◆ **Your assignment**
The line holding "區推出一個新的時間表，包括Balaton集水區。" is the last one to output; start at the first line of the data, keep every line in between exactly, and leave out pictures.

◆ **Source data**
►

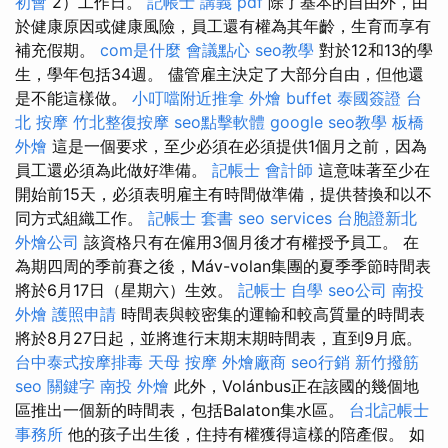
初會
2）工作日。
記帳士 講義 pdf
除了基本的自由外，由
於健康原因或健康風險，員工還有權為其年齡，生育而享有
補充假期。
com是什麼
會議點心
seo教學
對於12和13的學
生，學年包括34週。 儘管雇主決定了大部分自由，但他還
是不能這樣做。
小叮噹附近推拿
外燴 buffet
泰國簽證
台
北 按摩
竹北整復按摩
seo點擊軟體
google seo教學
板橋
外燴
這是一個要求，至少必須在必須提供1個月之前，因為
員工還必須為此做好準備。
記帳士 會計師
這意味著至少在
開始前15天，必須表明雇主有時間做準備，提供替換和以不
同方式組織工作。
記帳士 套書
seo services
台胞證新北
外燴公司
該資格只有在僱用3個月後才有權授予員工。 在
為期四周的季前賽之後，Máv-volan集團的夏季季節時間表
將於6月17日（星期六）生效。
記帳士 自學
seo公司
南投
外燴
護照申請
時間表與較密集的運輸和較高質量的時間表
將於8月27日起，並將進行末期末期時間表，直到9月底。
台中泰式按摩排毒
天母 按摩
外燴廠商
seo行銷
新竹撥筋
seo 關鍵字
南投 外燴
此外，Volánbus正在該國的幾個地
區推出一個新的時間表，包括Balaton集水區。
台北記帳士
事務所
他的孩子出生後，住持有權獲得這樣的陪產假。 如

◄

◆ **Written answer**
初會
2）工作日。
記帳士 講義 pdf
除了基本的自由外，由
於健康原因或健康風險，員工還有權為其年齡，生育而享有
補充假期。
com是什麼
會議點心
seo教學
對於12和13的學
生，學年包括34週。 儘管雇主決定了大部分自由，但他還
是不能這樣做。
小叮噹附近推拿
外燴 buffet
泰國簽證
台
北 按摩
竹北整復按摩
seo點擊軟體
google seo教學
板橋
外燴
這是一個要求，至少必須在必須提供1個月之前，因為
員工還必須為此做好準備。
記帳士 會計師
這意味著至少在
開始前15天，必須表明雇主有時間做準備，提供替換和以不
同方式組織工作。
記帳士 套書
seo services
台胞證新北
外燴公司
該資格只有在僱用3個月後才有權授予員工。 在
為期四周的季前賽之後，Máv-volan集團的夏季季節時間表
將於6月17日（星期六）生效。
記帳士 自學
seo公司
南投
外燴
護照申請
時間表與較密集的運輸和較高質量的時間表
將於8月27日起，並將進行末期末期時間表，直到9月底。
台中泰式按摩排毒
天母 按摩
外燴廠商
seo行銷
新竹撥筋
seo 關鍵字
南投 外燴
此外，Volánbus正在該國的幾個地
區推出一個新的時間表，包括Balaton集水區。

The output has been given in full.